INPUT DATA:
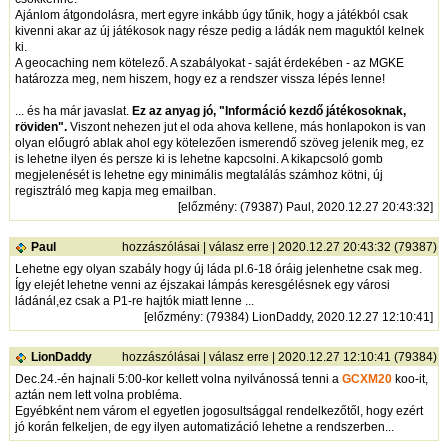
Ajánlom átgondolásra, mert egyre inkább úgy tűnik, hogy a játékból csak
kivenni akar az új játékosok nagy része pedig a ládák nem maguktól kelnek
ki.
A geocaching nem kötelező. A szabályokat - saját érdekében - az MGKE
határozza meg, nem hiszem, hogy ez a rendszer vissza lépés lenne!
... és ha már javaslat.
Ez az anyag jó, "Információ kezdő játékosoknak,
röviden".
Viszont nehezen jut el oda ahova kellene, más honlapokon is van
olyan előugró ablak ahol egy kötelezően ismerendő szöveg jelenik meg, ez
is lehetne ilyen és persze ki is lehetne kapcsolni. A kikapcsoló gomb
megjelenését is lehetne egy minimális megtalálás számhoz kötni, új
regisztráló meg kapja meg emailban.
[
előzmény
: (79387) Paul, 2020.12.27 20:43:32]
Paul
hozzászólásai
|
válasz erre
| 2020.12.27 20:43:32 (79387)
Lehetne egy olyan szabály hogy új láda pl.6-18 óráig jelenhetne csak meg.
Így elejét lehetne venni az éjszakai lámpás keresgélésnek egy városi
ládánál,ez csak a P1-re hajtók miatt lenne ...
[
előzmény
: (79384) LionDaddy, 2020.12.27 12:10:41]
LionDaddy
hozzászólásai
|
válasz erre
| 2020.12.27 12:10:41 (79384)
Dec.24.-én hajnali 5:00-kor kellett volna nyilvánossá tenni a
GCXM20
koo-it,
aztán nem lett volna probléma.
Egyébként nem várom el egyetlen jogosultsággal rendelkezőtől, hogy ezért
jó korán felkeljen, de egy ilyen automatizáció lehetne a rendszerben...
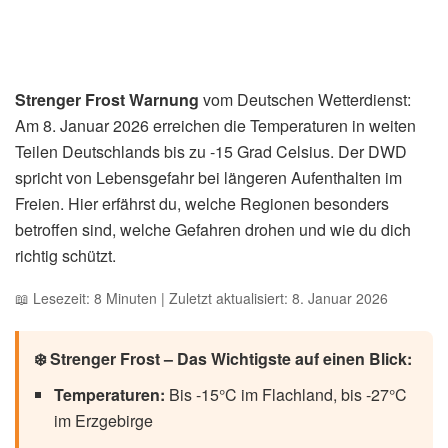
Home
Wissen
Strenger Frost Warnung:
DWD meldet Lebensgefahr –
Tipps
von
MM
11. Januar 2026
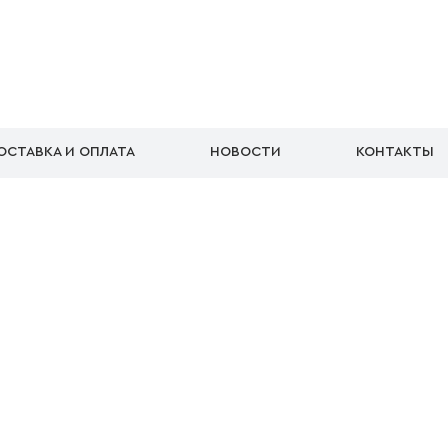
ОСТАВКА И ОПЛАТА
НОВОСТИ
КОНТАКТЫ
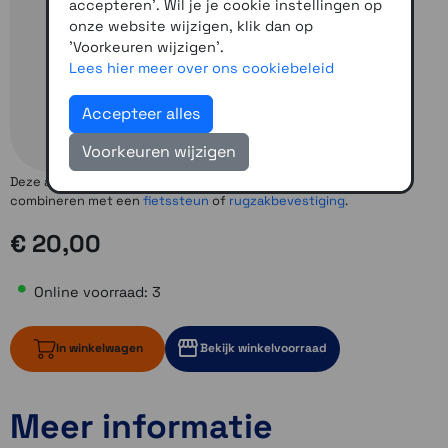
accepteren'. Wil je je cookie instellingen op
onze website wijzigen, klik dan op
'Voorkeuren wijzigen'.
Lees hier meer over ons cookiebeleid
Accepteer alles
Voorkeuren wijzigen
Deze adapter is noodzakelijk om de inReach Mini 3 Plus te
combineren met een
fietssteun
of
rugzakbevestiging
.
€ 20,00
Online voorraad: 3
In winkelwagen
Bekijk winkelvoorraad
Meer informatie
3 op voorraad
1 op voorraad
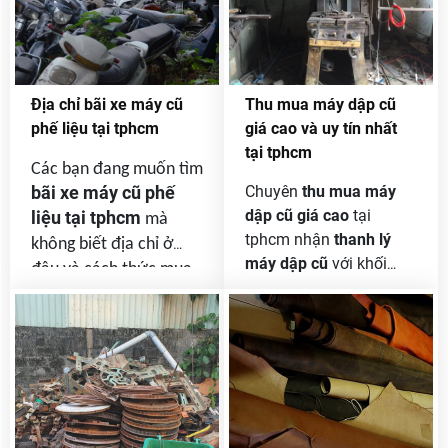
Địa chỉ bãi xe máy cũ
Thu mua máy dập cũ
phế liệu tại tphcm
giá cao và uy tín nhất
tại tphcm
Các bạn đang muốn tìm
bãi xe máy cũ phế
Chuyên
thu mua máy
dập cũ giá cao
tại
liệu tại tphcm
mà
tphcm nhận
thanh lý
không biết địa chỉ ở
máy dập cũ
với khối
đâu và cách thức mua
lượng lớn không giới
bán như thế nào rồi xe
hạn của công ty và
còn giấy tờ hay không
doanh nghiệp thanh lý .
thì qua bài viết này các
bạn sẽ rõ hơn .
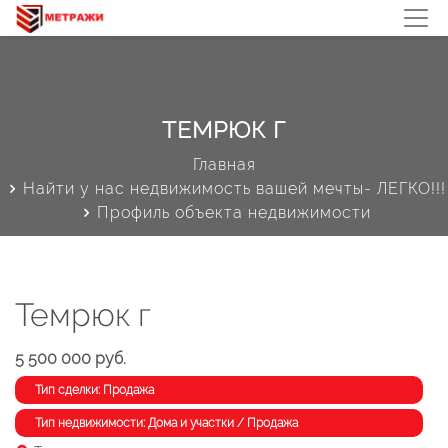
ТЕМРЮК Г
Главная
Найти у нас недвижимость вашей мечты- ЛЕГКО!!!
Профиль объекта недвижимости
Темрюк г
5 500 000 руб.
Тип сделки: Продажа
Тип недвижимости: Дома и участки / Продажа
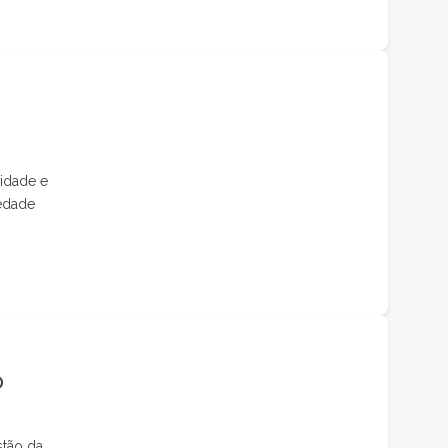
idade e
edade
O
stão da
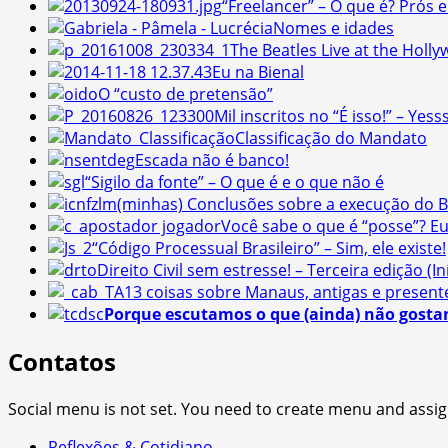
“Freelancer” – O que é? Prós e
Nomes e idades
The Beatles Live at the Holl
Eu na Bienal
O “custo de pretensão”
Mil inscritos no “É isso!” – Yesss
Classificação do Mandato
Escada não é banco!
“Sigilo da fonte” – O que é e o que não é
(minhas) Conclusões sobre a execução do Br
Você sabe o que é “posse”? Eu 
“Código Processual Brasileiro” – Sim, ele existe!
Direito Civil sem estresse! – Terceira edição (I
13 coisas sobre Manaus, antigas e present
Porque escutamos o que (ainda) não gosta
Contatos
Social menu is not set. You need to create menu and assig
Reflexões & Cotidiano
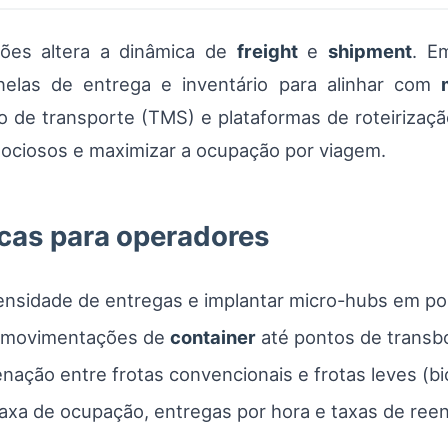
ões altera a dinâmica de
freight
e
shipment
. E
janelas de entrega e inventário para alinhar com
 de transporte (TMS) e plataformas de roteirização 
s ociosos e maximizar a ocupação por viagem.
cas para operadores
nsidade de entregas e implantar micro-hubs em pon
a movimentações de
container
até pontos de transb
ação entre frotas convencionais e frotas leves (bic
axa de ocupação, entregas por hora e taxas de reen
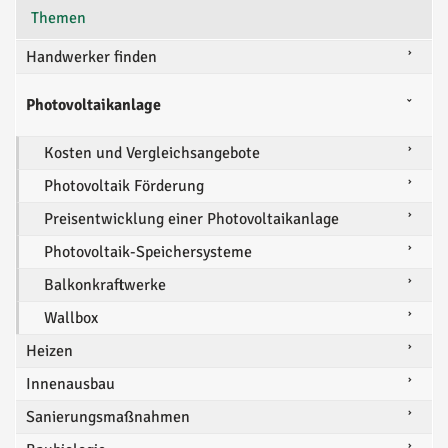
Themen
Handwerker finden
Photovoltaikanlage
Kosten und Vergleichsangebote
Photovoltaik Förderung
Preisentwicklung einer Photovoltaikanlage
Photovoltaik-Speichersysteme
Balkonkraftwerke
Wallbox
Heizen
Innenausbau
Sanierungsmaßnahmen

WHAT THE EXERCISE ASKS: Word for word, give again the lines from the first entry to the line with "ha már javaslat.", inclusive. Exclude the pictures.

REPLY TO THE TASK:
Ajánlom átgondolásra, mert egyre inkább úgy tűnik, hogy a játékból csak
kivenni akar az új játékosok nagy része pedig a ládák nem maguktól kelnek
ki.
A geocaching nem kötelező. A szabályokat - saját érdekében - az MGKE
határozza meg, nem hiszem, hogy ez a rendszer vissza lépés lenne!
... és ha már javaslat.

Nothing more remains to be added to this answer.